Tom Steinberg and Ed Mayo’s report on The Power Of Information was finally published this morning (press release, PDF) – and it’s proposing a major shift in the mindset of the typical Whitehall ministry, and the typical civil servant:
The report recommends a strategy in which government welcomes and engages with users and operators of user-generated sites in pursuit of common social and economic objectives; (and) supplies innovators that are re-using government-held information with the information they need, when they need it, in a way that maximises the long-term benefits for all citizens.
Although you always knew what it was likely to come up with, a few specific things jump out from its fifteen recommendations. Further rationalisation of government websites, based this time on what’s available in the private sector, not just the public sector. The formation of a ‘data mashing laboratory’. A ‘suggestion box’ for information people to request the information they actually want. Effectively allowing civil servants to participate in online forums in an official capacity. But potentially most radical of all:
‘an independent review of the costs and benefits of the current trading fund charging model for the re-use of public sector information, including the role of the five largest trading funds (Ordnance Survey, the Met Office, the UK Hydrographic Office, HM Land Registry and Companies House), the balance of direct versus downstream economic revenue, and the impact on the quality of public sector information.’
Whilst I haven’t had time to digest it fully, the report seems more of a philosophical case for better information exchange, than a list of specific actions. It lists things that people need to think about, and proposes timetables and frameworks for doing that thinking. But there aren’t many direct statements that ‘government should do X’.
The key statements, in my first reading, are those right at the end, in paras 141-143. There is a need for government to be more open. There will typically be short-term costs, but there will often be long-term benefits. And we’ll need an arse-kicker-in-chief to make the change happen. I couldn’t agree more.
A couple of extra thoughts spring immediately to mind. There are several references early in the report to the power of postcodes, and I expected to see a conclusion endorsing them as a national information asset. The argument you always hear from geographers is that postcodes can’t be trusted 100%: in my view, they are now the de facto standard, so we’d better find a way to make them 100% trustworthy (and that may mean liberating them from Royal Mail ownership).

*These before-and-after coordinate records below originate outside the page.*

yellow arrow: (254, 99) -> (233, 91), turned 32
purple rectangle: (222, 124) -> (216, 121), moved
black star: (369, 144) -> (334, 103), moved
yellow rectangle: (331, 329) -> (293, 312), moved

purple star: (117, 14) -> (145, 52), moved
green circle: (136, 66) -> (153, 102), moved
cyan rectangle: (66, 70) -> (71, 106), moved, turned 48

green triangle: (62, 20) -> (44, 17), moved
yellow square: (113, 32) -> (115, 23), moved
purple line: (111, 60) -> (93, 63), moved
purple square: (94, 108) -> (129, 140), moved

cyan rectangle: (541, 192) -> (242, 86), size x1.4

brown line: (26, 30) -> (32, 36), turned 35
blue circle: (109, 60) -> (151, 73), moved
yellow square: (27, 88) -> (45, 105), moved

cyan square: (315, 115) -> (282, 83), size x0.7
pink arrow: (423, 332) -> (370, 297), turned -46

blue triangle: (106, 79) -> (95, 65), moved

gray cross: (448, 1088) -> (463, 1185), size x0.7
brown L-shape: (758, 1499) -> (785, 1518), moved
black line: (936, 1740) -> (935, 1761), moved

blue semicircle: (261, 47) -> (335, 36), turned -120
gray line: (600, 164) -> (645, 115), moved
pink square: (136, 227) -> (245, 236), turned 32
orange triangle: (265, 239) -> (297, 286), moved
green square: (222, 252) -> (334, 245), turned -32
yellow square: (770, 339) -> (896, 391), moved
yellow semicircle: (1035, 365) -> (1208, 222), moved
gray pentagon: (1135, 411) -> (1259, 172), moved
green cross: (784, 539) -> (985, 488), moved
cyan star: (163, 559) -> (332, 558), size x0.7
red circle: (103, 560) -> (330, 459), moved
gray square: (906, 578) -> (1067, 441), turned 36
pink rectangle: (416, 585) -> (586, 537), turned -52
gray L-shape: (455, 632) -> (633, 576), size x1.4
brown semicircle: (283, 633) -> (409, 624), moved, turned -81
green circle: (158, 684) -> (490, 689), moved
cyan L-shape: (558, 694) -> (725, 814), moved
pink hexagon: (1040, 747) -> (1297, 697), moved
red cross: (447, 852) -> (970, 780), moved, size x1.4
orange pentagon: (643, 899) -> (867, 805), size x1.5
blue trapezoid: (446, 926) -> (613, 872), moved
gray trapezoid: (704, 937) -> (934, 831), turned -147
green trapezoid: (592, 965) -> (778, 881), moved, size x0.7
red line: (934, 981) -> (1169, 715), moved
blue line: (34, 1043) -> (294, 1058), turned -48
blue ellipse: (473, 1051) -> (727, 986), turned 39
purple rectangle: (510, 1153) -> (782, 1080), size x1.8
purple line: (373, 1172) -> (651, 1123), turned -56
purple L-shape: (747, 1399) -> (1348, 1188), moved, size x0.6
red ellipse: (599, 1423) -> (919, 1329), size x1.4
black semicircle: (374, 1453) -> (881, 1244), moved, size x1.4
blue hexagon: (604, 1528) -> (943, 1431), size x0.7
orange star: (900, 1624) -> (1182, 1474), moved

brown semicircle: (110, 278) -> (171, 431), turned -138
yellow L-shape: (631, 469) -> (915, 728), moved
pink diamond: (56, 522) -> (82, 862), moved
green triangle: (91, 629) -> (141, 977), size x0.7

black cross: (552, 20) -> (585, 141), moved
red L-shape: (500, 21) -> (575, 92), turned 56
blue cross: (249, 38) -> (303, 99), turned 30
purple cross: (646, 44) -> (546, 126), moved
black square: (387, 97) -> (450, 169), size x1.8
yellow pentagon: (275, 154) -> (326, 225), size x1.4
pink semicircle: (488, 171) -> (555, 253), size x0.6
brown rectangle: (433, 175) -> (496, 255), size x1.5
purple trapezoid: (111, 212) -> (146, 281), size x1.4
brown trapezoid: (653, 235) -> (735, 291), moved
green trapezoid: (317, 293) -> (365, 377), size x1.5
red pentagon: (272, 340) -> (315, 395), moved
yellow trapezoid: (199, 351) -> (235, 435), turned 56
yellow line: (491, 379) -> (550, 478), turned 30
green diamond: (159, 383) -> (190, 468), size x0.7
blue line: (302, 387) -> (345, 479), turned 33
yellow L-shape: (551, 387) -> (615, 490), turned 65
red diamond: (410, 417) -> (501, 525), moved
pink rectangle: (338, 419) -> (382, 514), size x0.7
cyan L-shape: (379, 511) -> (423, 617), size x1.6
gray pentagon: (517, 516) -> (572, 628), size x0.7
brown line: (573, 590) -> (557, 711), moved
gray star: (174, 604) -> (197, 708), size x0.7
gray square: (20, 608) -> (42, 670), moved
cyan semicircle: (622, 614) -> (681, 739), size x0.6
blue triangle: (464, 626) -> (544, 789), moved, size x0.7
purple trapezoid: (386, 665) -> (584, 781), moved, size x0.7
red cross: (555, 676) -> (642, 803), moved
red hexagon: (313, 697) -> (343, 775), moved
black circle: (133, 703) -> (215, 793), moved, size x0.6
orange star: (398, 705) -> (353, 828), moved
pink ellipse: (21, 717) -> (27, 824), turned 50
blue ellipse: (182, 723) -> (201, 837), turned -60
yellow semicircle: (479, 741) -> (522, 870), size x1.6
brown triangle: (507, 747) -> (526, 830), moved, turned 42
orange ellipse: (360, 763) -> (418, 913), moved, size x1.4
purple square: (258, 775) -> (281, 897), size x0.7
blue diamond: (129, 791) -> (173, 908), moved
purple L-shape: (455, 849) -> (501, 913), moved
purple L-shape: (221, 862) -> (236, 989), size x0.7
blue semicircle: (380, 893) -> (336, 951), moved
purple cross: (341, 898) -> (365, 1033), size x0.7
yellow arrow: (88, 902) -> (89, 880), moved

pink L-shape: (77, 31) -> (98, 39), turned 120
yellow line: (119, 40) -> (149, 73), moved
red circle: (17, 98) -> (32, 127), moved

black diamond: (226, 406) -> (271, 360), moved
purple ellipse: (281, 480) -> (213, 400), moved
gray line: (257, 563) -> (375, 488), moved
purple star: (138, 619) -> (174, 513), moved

There’s actually a wider point about geography to be made at some point, but not here.
The other is the impact of web services, which only get a single passing mention (presumably to stop it becoming too techy). I met Tom a week or two back, and we talked about the example of diplomatic staff not being permitted to engage on travel website discussion forums. Tom correctly raised the matter of Foreign Office travel advice notices, which the FCO refuses to let other sites carry (under explicit threat of prosecution). I was probably the person who made that decision, back in 1995 – a very different context. We couldn’t let other websites ‘copy and paste’ the text off our website, in case they missed an important update. There’s no reason now why the text couldn’t be pulled into travel agents’ sites via web service, on the fly, guaranteeing its up-to-date-ness.
Web services didn’t exist then, but they do now. And I increasingly believe that web services are the key to all this. I can almost imagine a policy which says ‘scrap government websites, just build web services.’